Depression isn’t just something that comes over you once in a while. It is a condition that some people live with, like M.S., that gets better or worse, relapses and remits. Here is what it is like, from someone who knows:
We get up every day and we have plans just like anybody else, to go to work, school, or do all the ambitious things on our “things to do” list. Sometimes we have the inner and physical resources to see those plans through. Sometimes we surprise ourselves, like anyone else, and accomplish more than we hoped. We have as much determination as most people, probably more. But it’s like the hills we climb are so much steeper, our little “gas tanks” are so much smaller, and our “engines” are so much less powerful than the average person’s. We are just not as “well-made”, as well-armed, and not as well-equipped as the next guy. Some people doubt that. They think we are lazy, unmotivated, or just like to “feel sorry for ourselves”. And yet those same people wouldn’t think anything of the limitations of a person born with defective legs, blindness, or a weak heart.
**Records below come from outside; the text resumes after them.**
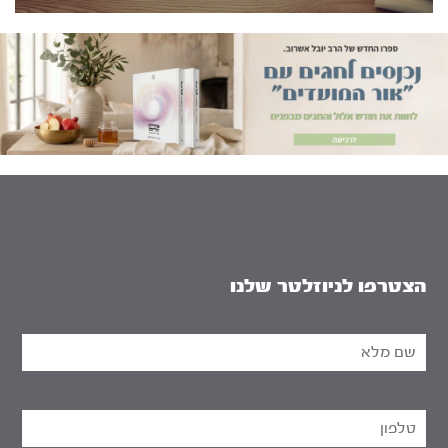
הצטרפו לניוזלטר שלנו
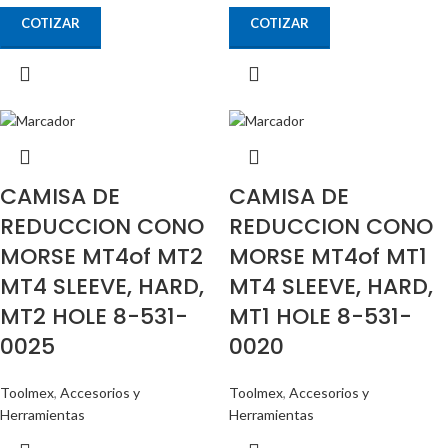
COTIZAR
COTIZAR
CAMISA DE
CAMISA DE
REDUCCION CONO
REDUCCION CONO
MORSE MT4of MT2
MORSE MT4of MT1
MT4 SLEEVE, HARD,
MT4 SLEEVE, HARD,
MT2 HOLE 8-531-
MT1 HOLE 8-531-
0025
0020
Toolmex
,
Accesorios y
Toolmex
,
Accesorios y
Herramientas
Herramientas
No one just expects them to just “get over it”, or “snap out of it”.
Our efforts seem meager. But we are like that duck out on the pond who seems to be coasting along like anybody else, but we are always paddling like the dickens underneath. You can’t see that we are struggling, trembling, sweating, crying in pain to accomplish the things that come fairly easily to others. Most days we manage. We manage to get enough done to preserve the appearance of normalcy, of doing alright. The appearance of productivity. But behind our closed doors, or behind our daily routine of job, motherhood, or anything else that may be our lot in life, there is private anguish, and fear that one day our best valiant efforts will not be enough.
You may rub shoulders with us every day without even knowing that in privacy we long for relief, and just hope we can hold on until it comes. For the Christian it means acdepting that our existence was pre-determined by God, and so we must wait. Hang on, bear up, and wait. And when those dark days turn into long strings and beome weeks and months, and for some, even years, it becomes especially hard. Sometimes the frayed threads of our love for our family and closest friends is barely enough to hold us to the Earth against the tempting pull of “permanent relief” and the thought of being able to finally lay it all down. It comes down to a choice between feeling this awful inside, and never having to feel anything, ever again. No more excruciating exhaustion pulling down at your shoulders like an oxcart loaded with the weight that is your life. No more feeling ashamed, or ugly, or inadequate, or incompetent, weak, defective, and broken. It’s the conviction that you contribute so little to anyone or anything, and since you have so little to give or offer, you are sure beyond the initial blow, they’d eventually heal, and then be so much better off without you and your darkness. It’s feeling all this and knowing that you shouldn’t, knowing you should (and do) feel ashamed for feeling this way, and yet not being able to help it despite your willpower,. And all the willpower in the world is not enough to banish this darkness that comes smothering over you and blocks out all the air, all the light, all the hope and chokes out all your joy.
Depression is kind of like drowning…you have heard people say they always “get to a point where it would be so easy just to close my eyes and let it take me” and the drowning victim who survies is the one who realizes when that happens that they must “FIGHT NOW!”
Satan knows what our weaknesses are. I am not talking necessarily of sinful weakness. But real vulnerabilites. Much of what happens in our bodies mood-wise is chemical. He knows that for some people it is very easy to fall into mental darkness. So he does everything he can to perpetuate it. The depression sufferer may put up a valiant fight every day of his life but just as in everything else, Satan gets in his licks. No one likes to admit how dark and bad it gets. It’s hard enough to admit it when, feeling okay, but extremely hard in the midst of one of those dark times.
But just because that is an area where someone may have a very real vulnerability, we are still responsible to do battle against giving in to it. Go to the doctor. Take the prescribed meds. Sometimes a few months on meds can correct it and you don’t have to stay on them forever. Sometimes there is an underlying medical condition, which corrected, would eliminate the depression. Get out in the sunlight. 15 minutes of sunlight and 15 minutes of brisk walking can boost your mood for several hours. Doing it every day can be like little deposits into a ”better mood” savings account. It may not make you all better today, but if you do it for a month, I promise you will feel better in a month than you would have otherwise.
Read your Bible and pray. Prayer is the antidote to anxiety. And the Word is noursihment to the soul.
Laugh! A merry heart doeth good like a medicine!
And it is my hope that just reading this, and knowing someone understands, will help someone.
Parts of this essay were previously published (in the book “Emerging Butterfly” by Tammi L. Morgan 2008 Publish America pp. 128-129- used by permission) but are the original work of the author of this blog.